The opinion of the court was delivered by: Jones II, J.


Before the Court is Defendants' Amended Motion to Disqualify Plaintiff's Counsel (Docket No. 52), Plaintiff's Response thereto, and Defendants' Reply thereto. Stanton T. Griffing and Connor Strong Companies, Inc. (f/k/a Commerce Insurance Services, Inc.) ("Defendants") contend that, because in 2006 and 2007 Woodcock Washburn LLP ("Woodcock Washburn") represented the predecessor to Connor Strong Companies, Inc., in a trademark litigation concerning use of the mark "COMMERCE" in Massachusetts (the "MA Trademark Litigation"), the Graham Company ("Plaintiff") should be prohibited from retaining Woodcock Washburn to represent it in the instant action concerning alleged breach of an employment agreement, solicitation of Plaintiff's prospects, conversion and civil conspiracy. Plaintiff contends that Defendants have failed to satisfy the burden required to deprive Plaintiff of its right to legal representation of its choice.

The Court held a hearing on October 27, 2009, at which the parties offered testimony, exhibits and argument. The Court has carefully considered the parties' positions. The Motion will be denied.

I. Background

In February 2006, a Massachusetts insurance company known as Commerce Insurance Company (a long-existing entity unrelated to the Defendants), instituted the MA Trademark Litigation in response to the concern that Commerce Bancorp, via its wholly-owned subsidiary Commerce Banc Insurance Services, planned to enter the Massachusetts insurance market and utilize the name "COMMERCE," which Commerce Insurance Company claimed to have been using in Massachusetts for 34 years. The suit alleged that use by Commerce Banc and Commerce Banc Insurance Services of that moniker in connection with the new offering of insurance services in Massachusetts would result in trademark infringement and dilution in violation of federal and state laws. The Court is satisfied that the MA Trademark Litigation was focused on Massachusetts-specific trademark issues.

Woodcock Washburn, and more specifically partner John P. Donahue and several associates*fn1, represented Commerce Bancorp and its subsidiary in the MA Trademark Litigation. On August 1, 2007, Woodcock Washburn was terminated, via a letter sent by Defendants' current counsel, Brown & Connery, LLP. Subsequent to that termination, the MA Trademark Litigation was settled, with the plaintiff securing an agreement that Commerce Bancorp and Commerce Banc Insurance Services would not use the "COMMERCE" mark in Massachusetts for insurance-related services. The District Court entered judgment on August 27, 2007.

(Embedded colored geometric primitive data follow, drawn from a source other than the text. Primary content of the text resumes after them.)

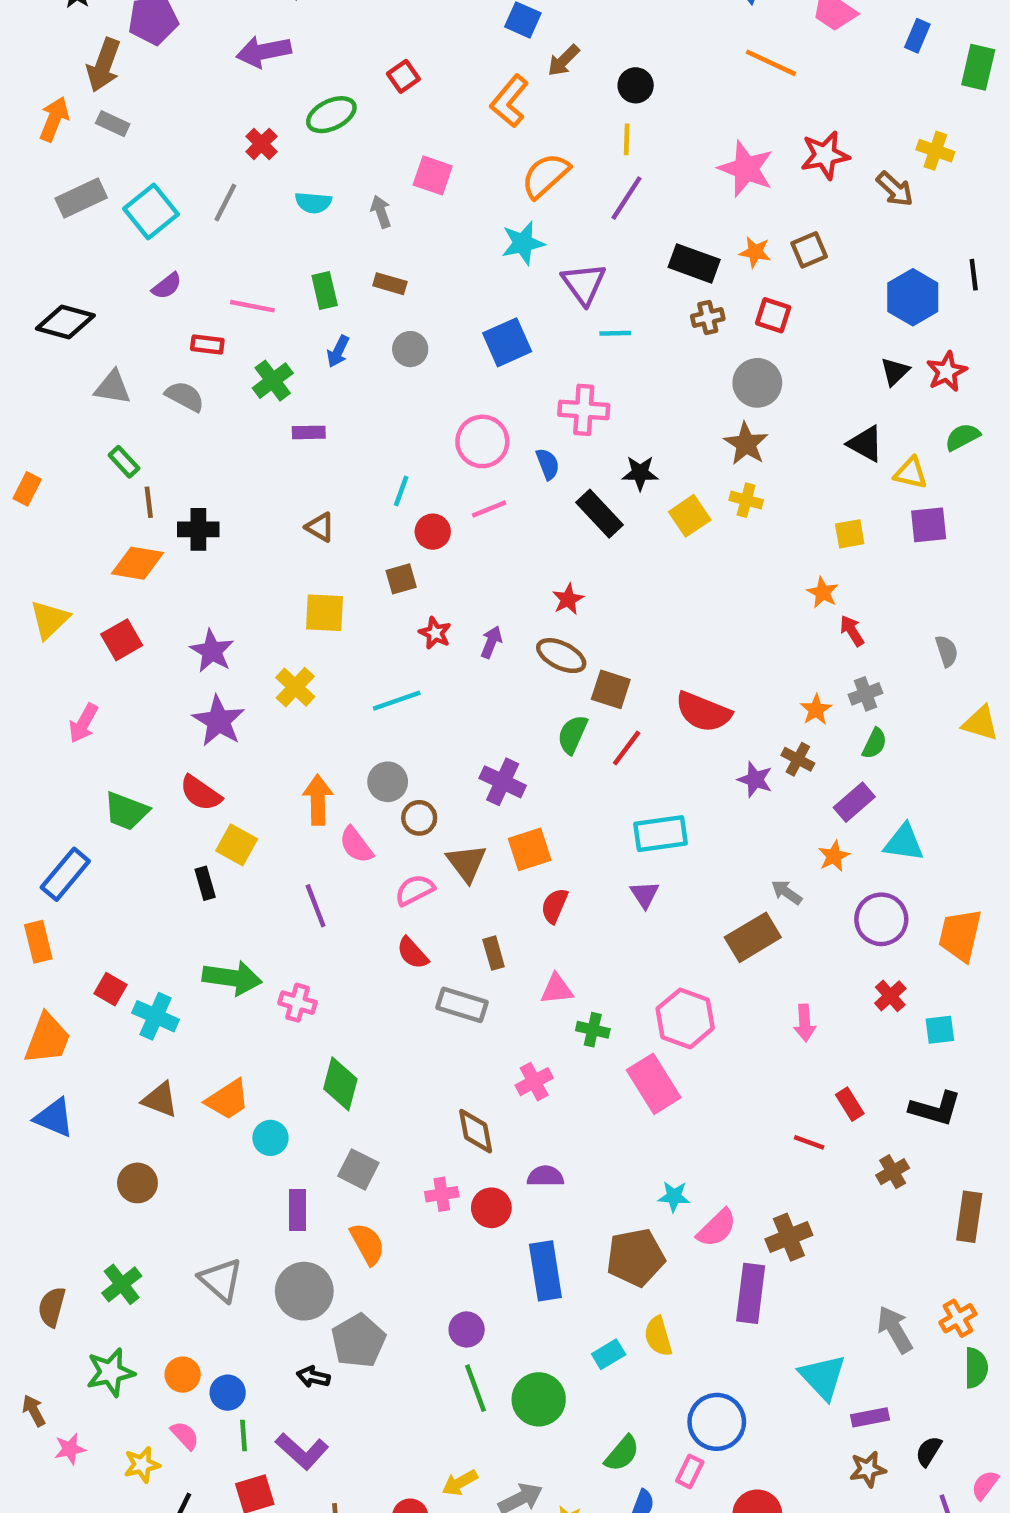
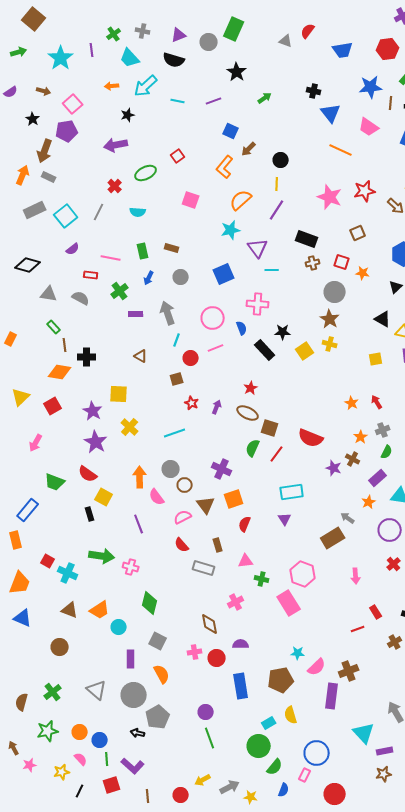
gray arrow: (381, 212) -> (168, 313), moved, size x1.6
orange star: (755, 252) -> (363, 273), moved
orange star: (823, 592) -> (352, 403), moved
yellow square: (325, 613) -> (119, 394), moved
red line: (809, 1142) -> (358, 629), turned -40
green circle: (539, 1399) -> (259, 746), moved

After Woodcock Washburn's termination and settlement of the MA Trademark Litigation, Commerce Bancorp was acquired by TD Bank, but Commerce Banc Insurance Services split off and became an independent company. Commerce Banc Insurance Services later changed its name to Commerce Insurance Services, Inc., and then later became the Connor Strong Companies, Inc. ("Connor Strong") (the current corporate Defendant). Connor Strong does not use the "COMMERCE" trademark, which had been the sole subject of the MA Trademark Litigation.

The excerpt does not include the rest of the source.